FIRST STAB AT POLITICAL RELEVANCE
Did candidate Steve Lindbeck receive his Screen Actors Guild card? What with all the theater he’s engaged in lately, he should go all-in on union membership. Acting, after all, is dangerous business.
Last week, Lindbeck wrote to the Alaska Dispatch, saying that when he’s congressman he’ll get to work right away to make sure that affordable daycare is available to all who need it.
This week he promised on social media platforms that he’d make sure the correct maritime company would win private sector contracts.
Lindbeck, who was with the Anchorage Daily News for many years as an editorial writer and editor, followed up by staging a parking lot production in front of Congressman Don Young’s official office today.
He brought along a trio of walk-ons, set up a lectern, chased some paper around the parking lot, but then had not a whiff of preparation for the questions from the two-and-a-half reporters who showed up.
For a man who has been in the news media most of his career, and with all his news friends to pull favors from, it was a stunning failure.
Lindbeck’s baptism into grievance politics is this: He demands that Don Young intervene in a contract that has not yet been awarded but that is being negotiated this summer.
The contract in question starts with Alyeska Pipeline Service Company, and its current contractor, Crowley Maritime, whose headquarters is in Jacksonville, Fla.
Crowley decided not to bid on the next contract to escort ships in and out of Prince William Sound, and Alyeska is negotiating with Edison Chouest.

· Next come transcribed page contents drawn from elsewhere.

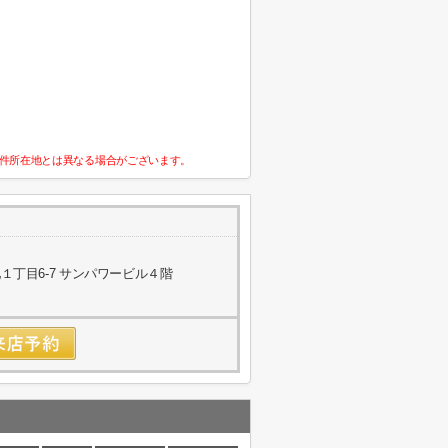
件所在地とは異なる場合がございます。
丁目6-7 サンパワービル４階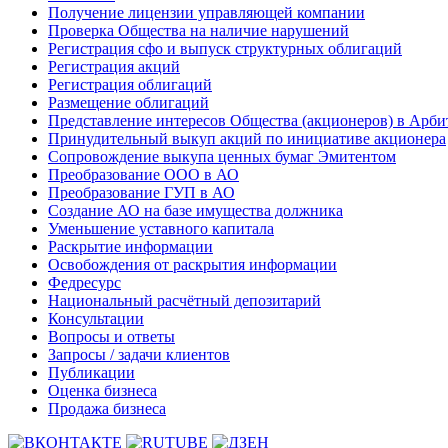
Получение лицензии управляющей компании
Проверка Общества на наличие нарушений
Регистрация сфо и выпуск структурных облигаций
Регистрация акций
Регистрация облигаций
Размещение облигаций
Представление интересов Общества (акционеров) в Арби
Принудительный выкуп акций по инициативе акционера
Сопровождение выкупа ценных бумаг Эмитентом
Преобразование ООО в АО
Преобразование ГУП в АО
Создание АО на базе имущества должника
Уменьшение уставного капитала
Раскрытие информации
Освобождения от раскрытия информации
Федресурс
Национальный расчётный депозитарий
Консультации
Вопросы и ответы
Запросы / задачи клиентов
Публикации
Оценка бизнеса
Продажа бизнеса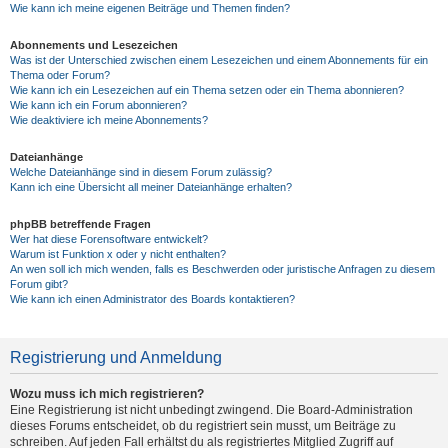
Wie kann ich meine eigenen Beiträge und Themen finden?
Abonnements und Lesezeichen
Was ist der Unterschied zwischen einem Lesezeichen und einem Abonnements für ein
Thema oder Forum?
Wie kann ich ein Lesezeichen auf ein Thema setzen oder ein Thema abonnieren?
Wie kann ich ein Forum abonnieren?
Wie deaktiviere ich meine Abonnements?
Dateianhänge
Welche Dateianhänge sind in diesem Forum zulässig?
Kann ich eine Übersicht all meiner Dateianhänge erhalten?
phpBB betreffende Fragen
Wer hat diese Forensoftware entwickelt?
Warum ist Funktion x oder y nicht enthalten?
An wen soll ich mich wenden, falls es Beschwerden oder juristische Anfragen zu diesem
Forum gibt?
Wie kann ich einen Administrator des Boards kontaktieren?
Registrierung und Anmeldung
Wozu muss ich mich registrieren?
Eine Registrierung ist nicht unbedingt zwingend. Die Board-Administration
dieses Forums entscheidet, ob du registriert sein musst, um Beiträge zu
schreiben. Auf jeden Fall erhältst du als registriertes Mitglied Zugriff auf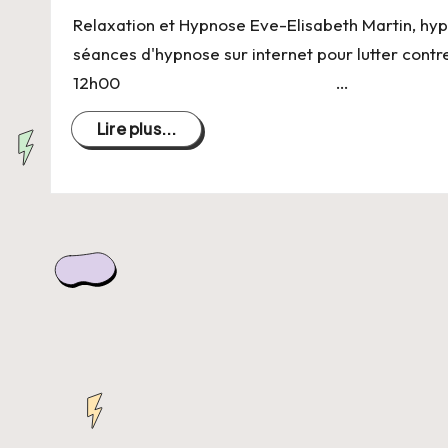
C
Relaxation et Hypnose Eve-Elisabeth Martin, hy
h
séances d'hypnose sur internet pour lutter contre
12h00 …
a
Lire plus...
n
g
e
r
s
a
V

This is the free market system.
Standing at the lectern and wearing a cloak of disappointment that the media didn’t bite, Lindbeck said he believes that Young should intervene and ensure that Crowley, a union shop, gets the contract — the one it has declined to bid on.

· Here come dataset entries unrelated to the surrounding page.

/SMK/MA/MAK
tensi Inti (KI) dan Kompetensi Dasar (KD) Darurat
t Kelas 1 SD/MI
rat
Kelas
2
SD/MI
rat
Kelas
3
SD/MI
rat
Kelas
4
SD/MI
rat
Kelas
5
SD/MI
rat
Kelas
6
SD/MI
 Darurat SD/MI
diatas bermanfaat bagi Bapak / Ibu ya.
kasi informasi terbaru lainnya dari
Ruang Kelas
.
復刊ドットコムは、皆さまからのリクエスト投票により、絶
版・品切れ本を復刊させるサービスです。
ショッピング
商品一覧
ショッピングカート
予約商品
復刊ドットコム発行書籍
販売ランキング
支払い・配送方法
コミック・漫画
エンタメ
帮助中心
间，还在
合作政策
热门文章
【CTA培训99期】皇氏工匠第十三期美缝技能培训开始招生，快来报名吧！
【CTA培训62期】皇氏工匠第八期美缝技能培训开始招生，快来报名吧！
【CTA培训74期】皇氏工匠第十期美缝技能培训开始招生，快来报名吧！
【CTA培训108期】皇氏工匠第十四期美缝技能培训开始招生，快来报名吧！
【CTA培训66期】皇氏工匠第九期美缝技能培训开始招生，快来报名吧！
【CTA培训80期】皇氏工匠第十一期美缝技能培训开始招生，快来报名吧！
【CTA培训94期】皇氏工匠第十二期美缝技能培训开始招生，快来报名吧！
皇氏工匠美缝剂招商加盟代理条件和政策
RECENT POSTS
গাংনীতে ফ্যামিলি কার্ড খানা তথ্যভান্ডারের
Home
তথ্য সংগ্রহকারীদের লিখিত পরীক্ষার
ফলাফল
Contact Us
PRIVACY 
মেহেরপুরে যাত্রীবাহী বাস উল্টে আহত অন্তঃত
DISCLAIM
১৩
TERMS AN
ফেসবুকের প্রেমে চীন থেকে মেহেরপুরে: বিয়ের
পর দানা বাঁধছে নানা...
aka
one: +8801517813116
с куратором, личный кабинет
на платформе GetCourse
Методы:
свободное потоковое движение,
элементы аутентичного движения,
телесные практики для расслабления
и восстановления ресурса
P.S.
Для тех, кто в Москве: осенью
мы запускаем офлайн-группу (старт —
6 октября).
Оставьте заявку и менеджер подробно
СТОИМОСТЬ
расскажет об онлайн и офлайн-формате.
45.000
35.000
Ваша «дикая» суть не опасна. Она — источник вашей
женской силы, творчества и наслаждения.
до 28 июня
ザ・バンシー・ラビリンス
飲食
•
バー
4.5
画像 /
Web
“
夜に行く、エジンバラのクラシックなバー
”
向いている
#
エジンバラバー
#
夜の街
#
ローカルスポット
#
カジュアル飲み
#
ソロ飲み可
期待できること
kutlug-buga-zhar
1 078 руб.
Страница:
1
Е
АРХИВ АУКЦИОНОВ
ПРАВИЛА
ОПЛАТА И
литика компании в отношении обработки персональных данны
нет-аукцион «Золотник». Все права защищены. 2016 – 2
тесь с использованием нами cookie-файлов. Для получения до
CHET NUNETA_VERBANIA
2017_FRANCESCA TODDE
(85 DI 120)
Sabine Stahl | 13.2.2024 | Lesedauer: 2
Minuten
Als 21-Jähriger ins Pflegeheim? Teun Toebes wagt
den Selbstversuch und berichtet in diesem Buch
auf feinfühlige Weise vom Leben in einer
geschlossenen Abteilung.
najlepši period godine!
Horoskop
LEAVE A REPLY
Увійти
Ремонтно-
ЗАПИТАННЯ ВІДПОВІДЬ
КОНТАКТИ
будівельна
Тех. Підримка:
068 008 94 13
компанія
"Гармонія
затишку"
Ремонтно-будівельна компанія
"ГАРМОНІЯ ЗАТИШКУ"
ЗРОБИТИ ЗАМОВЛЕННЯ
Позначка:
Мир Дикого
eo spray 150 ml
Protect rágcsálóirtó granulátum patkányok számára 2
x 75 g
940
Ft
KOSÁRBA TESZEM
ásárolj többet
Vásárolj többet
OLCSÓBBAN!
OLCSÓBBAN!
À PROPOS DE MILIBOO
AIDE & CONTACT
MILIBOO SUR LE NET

Lindbeck said that since Edison Chouest is non-union, it is not a good company and should not get work in Alaska. It is from Louisiana, and that’s another strike against it.
He further alleged that since Edison Chouest was responsible for the wreck of the Kulluk, Shell’s drilling rig, it is unsafe in Prince William Sound. And since Prince William Sound has fish, and fish are a resource, the public — him, in particular — should have final say about which companies get to operate there.
The candidate ignored that in 2011, a Crowley Maritime barge carrying 146,000 gallons of fuel got loose from a tugboat along Alaska’s western coast and nearly caused a massive disaster. These things happen from time to time, but Lindbeck wants to pick and choose his disasters, his shipwrecks, and his favored contracts.
Lindbeck then went straight to the heart of his complaint: Donations.
“Don Young is refusing to do anything while his top donor plans to fire Alaska oil-spill prevention workers… Protecting a Louisiana company that has given you nearly $300,000 …We must oppose the outsourcing of Alaska jobs that harms our economy and endangers Prince William Sound…”
Lindbeck needs to do his homework: Dollar for dollar, his good friend, the former Senator Mark Begich, received just as much in donations from Edison Chouest as Don Young did year over year, for the six years that Begich served in the Senate.
Lindbeck also played dumb when it came to the fact that Crowley also gave to Young and Begich alike. He didn’t seem to know about that.
This is troubling truth-twisting coming from a man who spent his career in journalism. That he is lying so early in his political career is a clue as to what the Lindbeck Summer Stock theater season will be like.
We’re awarding Steve Lindbeck his SAG card tonight. But he’s going to need a few more dress rehearsals to be convincing. Right now, he’s strictly at the level of an “extra.”